The pan-European Stoxx 600 index rose 0.5% by 0819 GMT and is on track to recover all of its losses in March.
Wall Street indices rose, on Wednesday, as investors digested the start of US monetary policy tightening. The Federal Reserve (the US central bank) raised interest rates by a quarter of a point, as expected, and hinted at raising the same amount at every meeting of the year.
Commodity stocks led the morning gains in Europe, as the mining sector index rose 0.7 percent.
The oil sector index rose 0.9 percent, with crude prices increasing by regarding 3 percent, following the International Energy Agency warned of a shortage of supplies.
German ThyssenKrupp shares plunged 6.1 percent following suspending its 2021-2022 forecast for cash flow ahead of mergers and acquisitions due to the Ukraine crisis.

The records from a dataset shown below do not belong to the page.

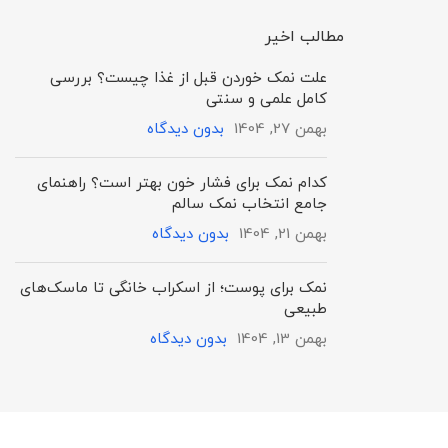
مطالب اخیر
علت نمک خوردن قبل از غذا چیست؟ بررسی
کامل علمی و سنتی
بهمن 27, 1404
بدون دیدگاه
کدام نمک برای فشار خون بهتر است؟ راهنمای
جامع انتخاب نمک سالم
بهمن 21, 1404
بدون دیدگاه
نمک برای پوست؛ از اسکراب خانگی تا ماسک‌های
طبیعی
بهمن 13, 1404
بدون دیدگاه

France’s Veolia rose 2.7 percent following the company said it expected to increase net profit more than 20 percent this year following completing its takeover of rival Suez.
Japanese stocks
The Japanese Nikkei index closed, Thursday, at its highest level in more than two weeks, following the path of a strong rise on Wall Street last night, following the Federal Reserve (the US central bank) raised interest rates as expected, while boosting hopes of a breakthrough in Russian-Ukrainian conflict morale.
The Nikkei index jumped 3.46% to 26652.89 points, the highest closing level since the first of March, and the broader Topix index rose 2.47% to 1899.01 points.
Benefit
Wall Street’s main indices rose following the US central bank raised the interest rate for the first time since 2018, and announced a plan for further rate hikes to combat inflation. The SoftBank Investment Group’s share jumped 5.89%, following the rise in the share of Alibaba, one of the group’s holdings, by 40% in US trading. Other leading shares, including Fast Retailing, owner of Uniqlo clothing stores, rose 6.92%, and Tokyo Electron rose 4.86%.
East Japan Railways Corp. fell 1.81% following the railway operator suspended express train operations to Fukushima and other areas in the north. The suspension of operations came following a powerful 7.3-magnitude earthquake rocked Japan’s northeastern coast off Fukushima on Wednesday.